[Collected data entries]

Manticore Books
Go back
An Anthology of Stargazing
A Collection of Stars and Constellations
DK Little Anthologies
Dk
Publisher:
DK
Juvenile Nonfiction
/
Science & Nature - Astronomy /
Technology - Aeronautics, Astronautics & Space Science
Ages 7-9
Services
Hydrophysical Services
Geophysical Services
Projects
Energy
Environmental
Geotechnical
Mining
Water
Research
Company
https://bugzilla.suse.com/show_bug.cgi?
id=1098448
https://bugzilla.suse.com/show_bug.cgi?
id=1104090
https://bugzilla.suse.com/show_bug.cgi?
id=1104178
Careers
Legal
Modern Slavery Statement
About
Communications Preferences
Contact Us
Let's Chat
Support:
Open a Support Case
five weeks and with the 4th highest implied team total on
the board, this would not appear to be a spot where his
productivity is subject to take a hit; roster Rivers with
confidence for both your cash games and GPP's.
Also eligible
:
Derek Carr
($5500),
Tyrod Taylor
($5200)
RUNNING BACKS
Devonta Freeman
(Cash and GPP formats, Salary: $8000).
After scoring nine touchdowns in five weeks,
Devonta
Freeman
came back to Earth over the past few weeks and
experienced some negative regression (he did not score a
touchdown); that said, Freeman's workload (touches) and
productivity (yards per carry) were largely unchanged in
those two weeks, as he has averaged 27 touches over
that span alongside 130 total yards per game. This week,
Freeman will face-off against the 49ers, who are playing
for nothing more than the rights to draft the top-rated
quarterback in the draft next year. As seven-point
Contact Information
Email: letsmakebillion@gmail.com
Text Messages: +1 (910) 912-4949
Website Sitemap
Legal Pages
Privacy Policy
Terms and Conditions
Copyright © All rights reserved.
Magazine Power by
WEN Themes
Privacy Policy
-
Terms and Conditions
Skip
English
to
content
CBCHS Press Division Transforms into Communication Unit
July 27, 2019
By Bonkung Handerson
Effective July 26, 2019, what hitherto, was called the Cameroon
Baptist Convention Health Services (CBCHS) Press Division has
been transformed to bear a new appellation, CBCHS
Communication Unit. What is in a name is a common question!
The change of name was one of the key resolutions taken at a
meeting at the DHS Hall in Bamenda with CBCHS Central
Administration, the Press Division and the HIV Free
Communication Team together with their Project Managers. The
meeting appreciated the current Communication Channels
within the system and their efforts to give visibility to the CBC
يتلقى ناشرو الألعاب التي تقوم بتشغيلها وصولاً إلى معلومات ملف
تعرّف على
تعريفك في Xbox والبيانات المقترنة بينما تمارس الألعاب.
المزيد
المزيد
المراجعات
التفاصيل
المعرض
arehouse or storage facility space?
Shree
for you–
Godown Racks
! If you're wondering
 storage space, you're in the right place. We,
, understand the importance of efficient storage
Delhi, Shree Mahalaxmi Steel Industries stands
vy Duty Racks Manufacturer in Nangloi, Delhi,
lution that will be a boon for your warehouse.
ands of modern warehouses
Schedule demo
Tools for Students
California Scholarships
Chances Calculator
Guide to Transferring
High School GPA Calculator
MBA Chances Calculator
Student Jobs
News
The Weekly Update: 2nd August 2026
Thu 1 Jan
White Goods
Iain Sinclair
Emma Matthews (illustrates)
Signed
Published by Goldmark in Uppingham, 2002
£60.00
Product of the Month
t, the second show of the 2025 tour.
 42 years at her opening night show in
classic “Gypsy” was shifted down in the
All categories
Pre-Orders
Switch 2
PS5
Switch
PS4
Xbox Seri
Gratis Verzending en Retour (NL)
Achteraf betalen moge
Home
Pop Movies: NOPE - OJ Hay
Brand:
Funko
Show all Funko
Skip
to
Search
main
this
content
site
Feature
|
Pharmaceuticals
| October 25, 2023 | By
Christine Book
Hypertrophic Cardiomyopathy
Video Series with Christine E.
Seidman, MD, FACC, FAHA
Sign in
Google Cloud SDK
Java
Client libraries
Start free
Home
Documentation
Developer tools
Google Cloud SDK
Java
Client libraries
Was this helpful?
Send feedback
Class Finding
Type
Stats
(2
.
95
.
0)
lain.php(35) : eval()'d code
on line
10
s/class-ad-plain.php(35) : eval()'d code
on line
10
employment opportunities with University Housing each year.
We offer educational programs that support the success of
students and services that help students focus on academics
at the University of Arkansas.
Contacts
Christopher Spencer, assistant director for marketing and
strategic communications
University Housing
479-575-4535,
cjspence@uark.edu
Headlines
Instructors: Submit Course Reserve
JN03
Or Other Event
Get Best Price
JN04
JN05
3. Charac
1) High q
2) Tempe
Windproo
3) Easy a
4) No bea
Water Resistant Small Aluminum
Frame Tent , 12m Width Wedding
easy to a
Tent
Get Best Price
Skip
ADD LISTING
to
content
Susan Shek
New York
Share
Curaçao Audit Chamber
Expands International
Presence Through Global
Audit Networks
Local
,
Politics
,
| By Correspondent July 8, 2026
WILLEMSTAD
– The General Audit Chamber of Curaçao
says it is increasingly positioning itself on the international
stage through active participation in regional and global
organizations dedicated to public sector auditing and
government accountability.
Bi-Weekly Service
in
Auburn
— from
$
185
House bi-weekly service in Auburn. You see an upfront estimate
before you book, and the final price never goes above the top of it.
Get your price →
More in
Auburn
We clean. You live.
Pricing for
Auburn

- EXERCISE GOAL
If a line in the data above contains "productivity", return that line.

- SOLVED EXERCISE
productivity is subject to take a hit; roster Rivers with
productivity (yards per carry) were largely unchanged in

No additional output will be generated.